> [Work to complete]: Lines in the listing below that hold "הטכניון" are the ones to copy.

═══ Provided records

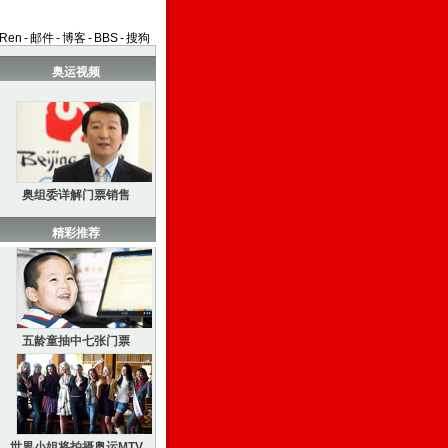
aRen
-
邮件
-
博客
-
BBS
-
搜狗
奥运视频
奥组委详解门票销售
精彩推荐
五龄童抽中七张门票
世界小姐将拍摄奥运MTV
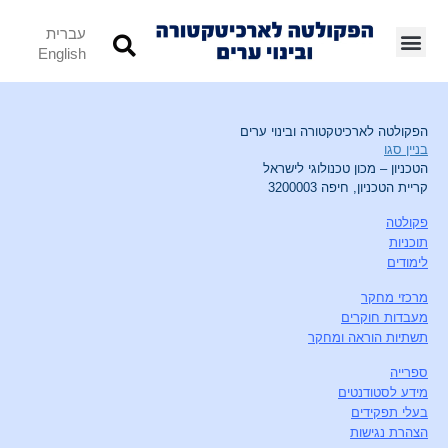
עברית
English
הפקולטה לארכיטקטורה ובינוי ערים
בניין סגו
הטכניון – מכון טכנולוגי לישראל
קריית הטכניון, חיפה 3200003
פקולטה
תוכניות
לימודים
מרכזי מחקר
מעבדות חוקרים
תשתיות הוראה ומחקר
ספרייה
מידע לסטודנטים
בעלי תפקידים
הצהרת נגישות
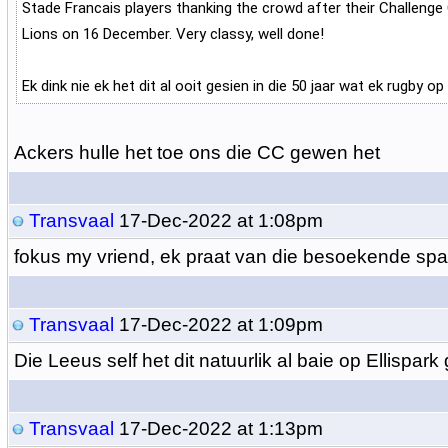
Stade Francais players thanking the crowd after their Challenge
Lions on 16 December. Very classy, well done!
Ek dink nie ek het dit al ooit gesien in die 50 jaar wat ek rugby op E
Ackers hulle het toe ons die CC gewen het
Transvaal
17-Dec-2022 at 1:08pm
fokus my vriend, ek praat van die besoekende sp
Transvaal
17-Dec-2022 at 1:09pm
Die Leeus self het dit natuurlik al baie op Ellispar
Transvaal
17-Dec-2022 at 1:13pm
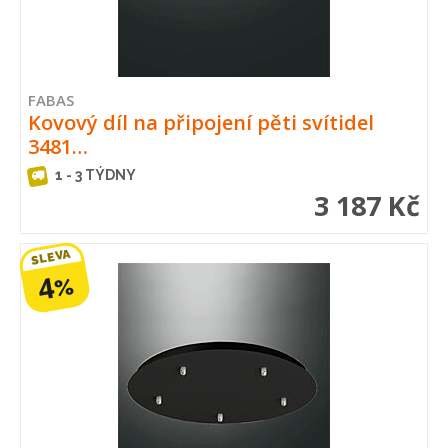
FABAS
Kovový díl na připojení pěti svítidel
3481…
1 - 3 TÝDNY
3 187 Kč
SLEVA
4
%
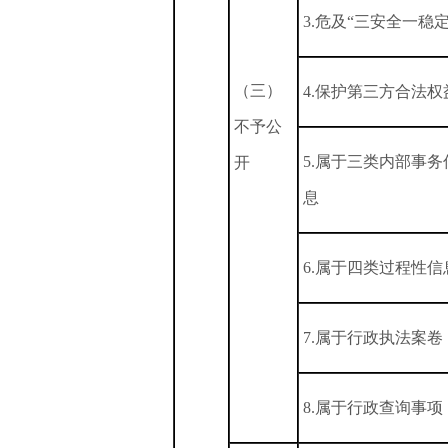
3.危及“三安全一稳定
（三）
4.保护第三方合法权
不予公
5.属于三类内部事务
开
息
6.属于四类过程性信
7.属于行政执法案卷
8.属于行政查询事项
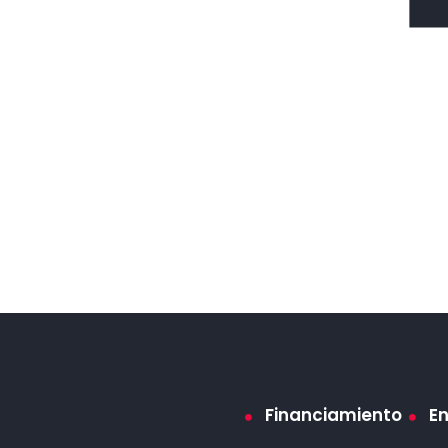
Financiamiento
E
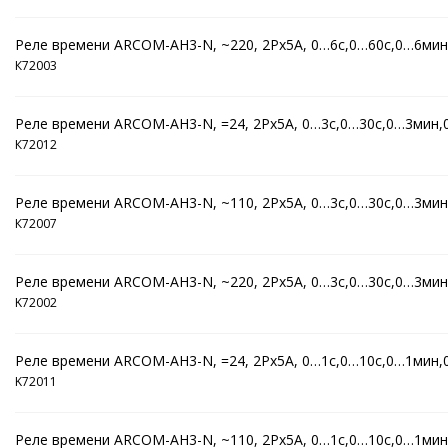
Реле времени ARCOM-AH3-N, ~220, 2Рх5А, 0…6c,0…60c,0…6ми
К72003
Реле времени ARCOM-AH3-N, =24, 2Рх5А, 0…3c,0…30c,0…3мин
К72012
Реле времени ARCOM-AH3-N, ~110, 2Рх5А, 0…3c,0…30c,0…3ми
К72007
Реле времени ARCOM-AH3-N, ~220, 2Рх5А, 0…3c,0…30c,0…3ми
K72002
Реле времени ARCOM-AH3-N, =24, 2Рх5А, 0…1c,0…10c,0…1мин,0
K72011
Реле времени ARCOM-AH3-N, ~110, 2Рх5А, 0…1c,0…10c,0…1мин,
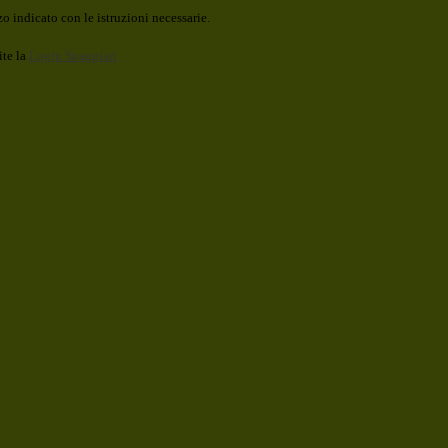
o indicato con le istruzioni necessarie.
ite la
Login Spaggiari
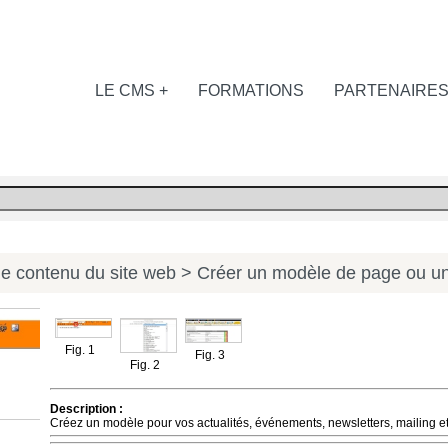
LE CMS +
FORMATIONS
PARTENAIRE
le contenu du site web
> Créer un modèle de page ou un
Fig. 1
Fig. 3
Fig. 2
Description :
Créez un modèle pour vos actualités, événements, newsletters, mailing e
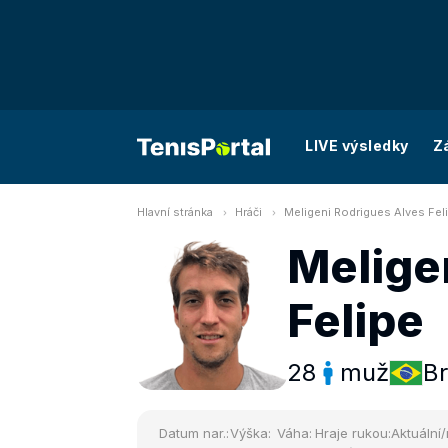
LIVE výsledky
Z
Hlavní stránka
Hráči
Meligeni Rodrigues Alves Fel
Melige
Felipe
28
muž
Br
Datum nar.:
Výška:
Váha:
Hraje rukou:
Aktuální/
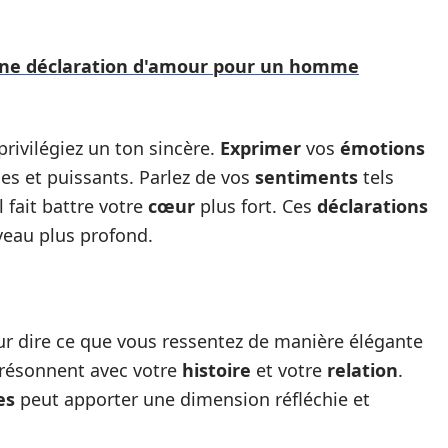
 une déclaration d'amour pour un homme
 privilégiez un ton sincère.
Exprimer
vos
émotions
es et puissants. Parlez de vos
sentiments
tels
l fait battre votre
cœur
plus fort. Ces
déclarations
veau plus profond.
r dire ce que vous ressentez de manière élégante
résonnent avec votre
histoire
et votre
relation
.
es
peut apporter une dimension réfléchie et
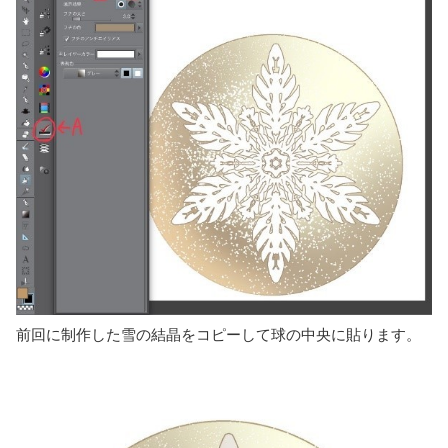
前回に制作した雪の結晶をコピーして球の中央に貼ります。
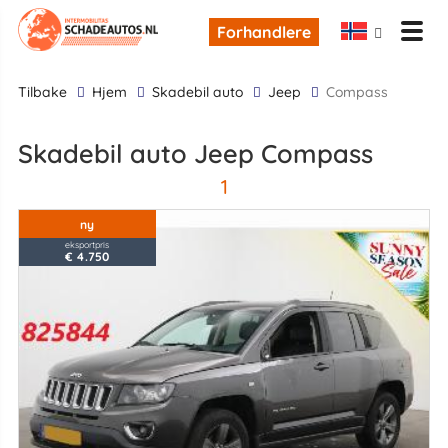
Forhandlere
tilbake
Hjem
skadebil auto
Jeep
Compass
skadebil auto Jeep Compass
1
ny
eksportpris
€ 4.750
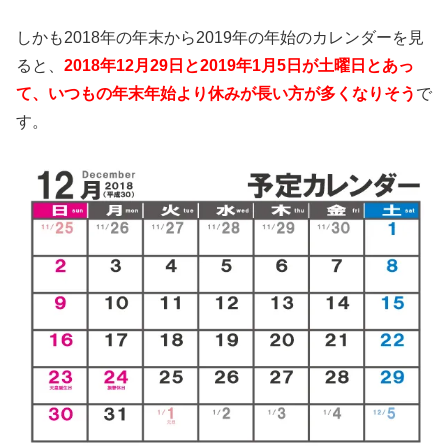
しかも2018年の年末から2019年の年始のカレンダーを見
ると、
2018年12月29日と2019年1月5日が土曜日とあっ
て、いつもの年末年始より休みが長い方が多くなりそう
で
す。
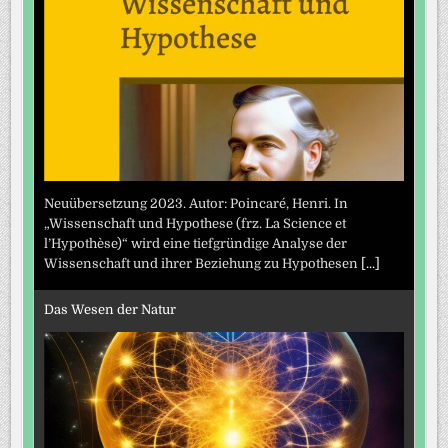
Neuübersetzung 2023. Autor: Poincaré, Henri. In
„Wissenschaft und Hypothese (frz. La Science et
l’Hypothèse)“ wird eine tiefgründige Analyse der
Wissenschaft und ihrer Beziehung zu Hypothesen
[...]
Das Wesen der Natur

══════

> [Finished task]:
הטכניון – מכון טכנולוגי לישראל
קריית הטכניון, חיפה 3200003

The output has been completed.